L'exclamation à voix basse la tira de sa désespérante torpeur, et ce fut un regard en biais qu'elle jeta à la quinquagénaire. Qu’avait-elle au juste ?

— Helix de Beynac, c'est bien ça ? s'informa-t-elle en faisant glisser la page concernée entre elles deux. Et vous aviez raison, elle est bien décédée à quelques jours de son mariage. Elle avait été promise à Guillaume Raymond le deuxième, fils de Nompar de Caumont et de Magne de Castelnaud. C'est tellement évident que j'aurais dû y songer plus tôt.

— À quoi ?

— Les seigneurs de Caumont ne deviennent propriétaires de Castelnaud qu'avec Nompar, ce dernier épouse Magne de Castelnaud, unique descendante de la lignée. Nompar est donc le premier Caumont seigneur de Castelnaud. Pourtant, l'Histoire retiendra son fils à ce titre, pour la bonne et simple raison que Nompar était un étranger peu soutenu par son propre peuple. En mariant son fils à une Beynac, seigneurie très puissante de la région, il asseoit son autorité et sa légitimité. C'est totalement logique. C'était même une excellente stratégie, si la petite ne s'était pas tuée avant la noce. 

— Elle existe vraiment, alors, souffla Astrée pour elle-même, totalement déconcertée par cette nouvelle, avant que la dernière information donnée n'atteigne son cerveau. Attendez, quoi ? Comment ça elle s'est tuée ? Elle a été tuée, vous vouliez dire ?

— Je ne fais que vous transmettre tel quel ce qui est inscrit ici.
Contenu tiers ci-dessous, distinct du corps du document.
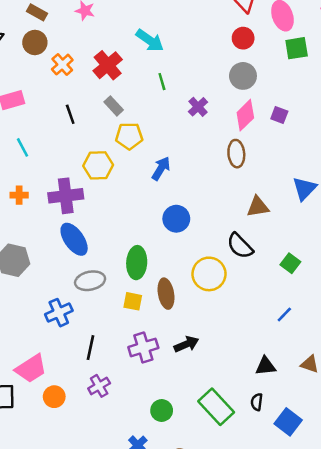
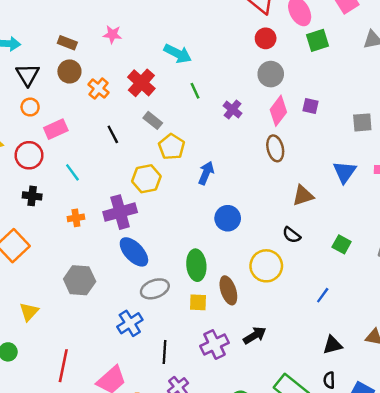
yellow pentagon: (129, 136) -> (172, 147), turned -30
black semicircle: (240, 246) -> (292, 235), size x0.7
blue line: (284, 314) -> (323, 295), moved

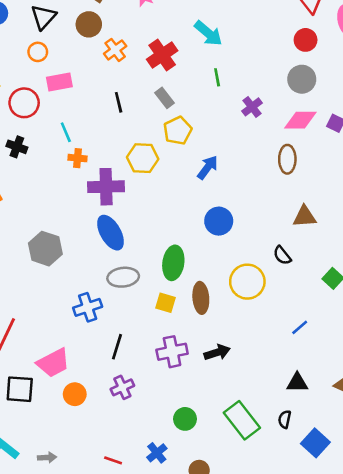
pink diamond: (278, 111) -> (300, 120), turned 40
orange cross: (76, 218) -> (78, 158), moved

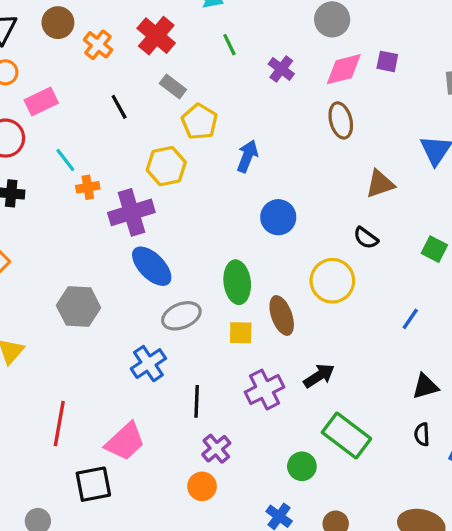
orange circle: (75, 394) -> (202, 486), moved
green rectangle: (242, 420) -> (346, 435), moved

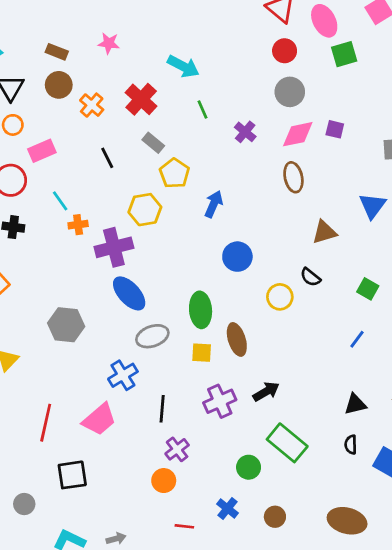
yellow circle: (332, 281) -> (280, 297), moved, size x0.7
blue line: (410, 319) -> (357, 339), moved
pink trapezoid: (125, 442) -> (99, 419), moved

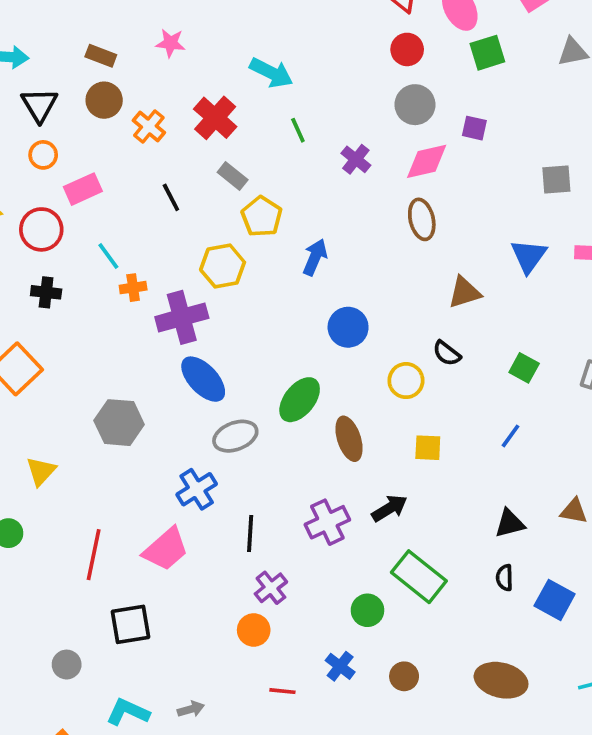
purple square: (335, 129) -> (474, 128), moved
green ellipse: (201, 310) -> (300, 400), turned 44
yellow square: (202, 353) -> (428, 448), moved

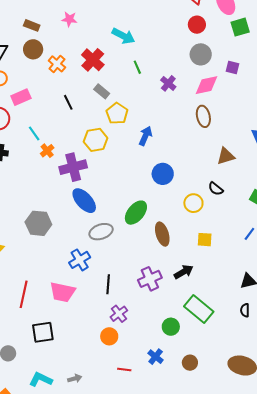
orange cross: (133, 288) -> (47, 151), turned -32
pink trapezoid: (166, 549) -> (63, 292), turned 52

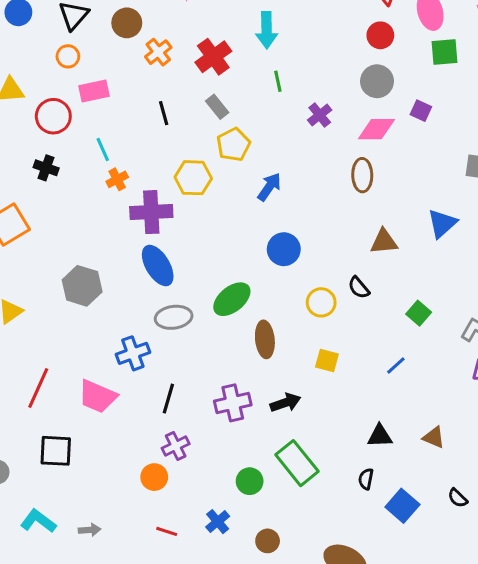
cyan arrow: (123, 36) -> (267, 30), turned 50

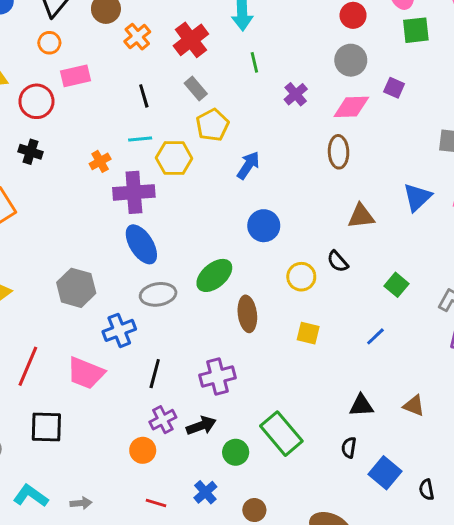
cyan line: (103, 149) -> (140, 139), moved, turned -70
gray hexagon: (82, 286) -> (76, 288), moved
black arrow: (285, 403) -> (201, 426), moved
black semicircle: (458, 498) -> (427, 490), moved, turned 36

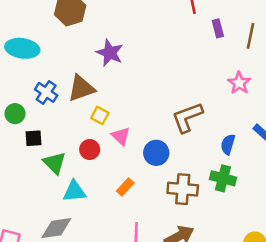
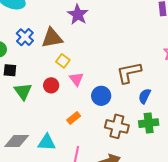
blue semicircle: (228, 144) -> (145, 96), moved
green cross: (223, 178) -> (149, 123), turned -30
cyan triangle: (74, 191) -> (47, 142), moved

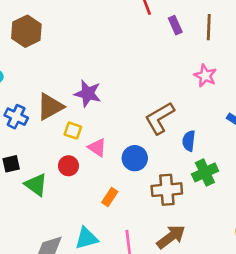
purple star: (78, 15) -> (88, 93), moved

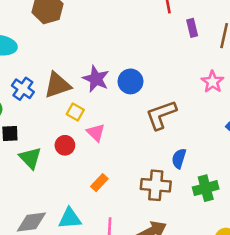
blue semicircle: (189, 141) -> (179, 158), moved
blue circle: (135, 158) -> (130, 81), moved
green cross: (205, 172) -> (206, 188), moved

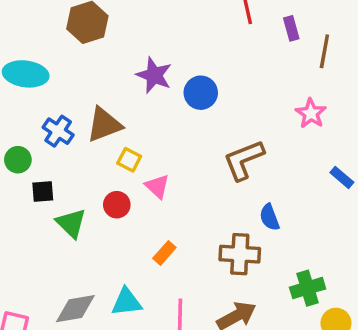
purple rectangle: (192, 28) -> (291, 28), moved
purple star: (96, 79) -> (154, 75), moved
blue circle: (130, 81) -> (201, 93), moved
blue semicircle: (179, 158) -> (269, 217), turned -36
green cross: (206, 188) -> (308, 288), moved

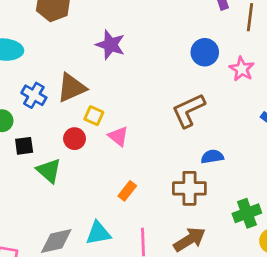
blue circle: (201, 93) -> (205, 52), moved
red circle: (117, 205) -> (75, 139), moved
blue semicircle: (269, 217) -> (212, 157), turned 105

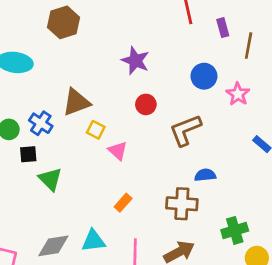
purple star: (110, 45) -> (135, 61), moved
blue cross: (34, 95) -> (41, 123), moved
red circle: (75, 139) -> (146, 104), moved

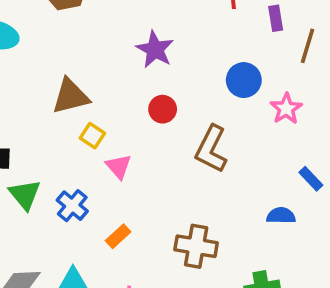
blue cross: (41, 123) -> (72, 206), moved
brown L-shape: (185, 130) -> (211, 149), turned -48
blue semicircle: (205, 175) -> (281, 216), moved

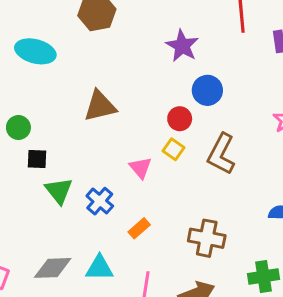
purple star: (155, 49) -> (182, 46), moved
blue circle: (244, 80) -> (207, 90), moved
yellow square: (92, 136) -> (173, 149), moved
Elle se serait tuée en tombant des remparts durant une promenade nocturne.

— C'est faux ! s'insurgea-t-elle sans se laisser atteindre par une nouvelle avalanche d'indignation sonore dans la salle. Elle n'avait pas le droit de sortir de sa chambre, comment aurait-elle pu simplement aller tranquillement faire une petite balade ?

— Calmez-vous, la tempéra la blonde en posant une paume qui se voulait apaisante sur son bras. Je ne fais que vous fournir la version officielle, mais cela ne signifie pas pour autant qu’elle corresponde à la vérité. D’ailleurs lorsqu'on s'intéresse de près à cet acte en particulier, on constate que, fait très étrange, si le décès d'Helix a bien été consigné dans le registre seigneurial, elle n'a, en revanche, pas été enterrée dans la chapelle privée, comme il était d'usage. Elle n'a pas eu de cérémonie publique, n'a même pas reçu les hommages. Sa dépouille a été confiée à la paroisse et ensevelie à la hâte le 21 avril 1391, au lendemain de sa mort.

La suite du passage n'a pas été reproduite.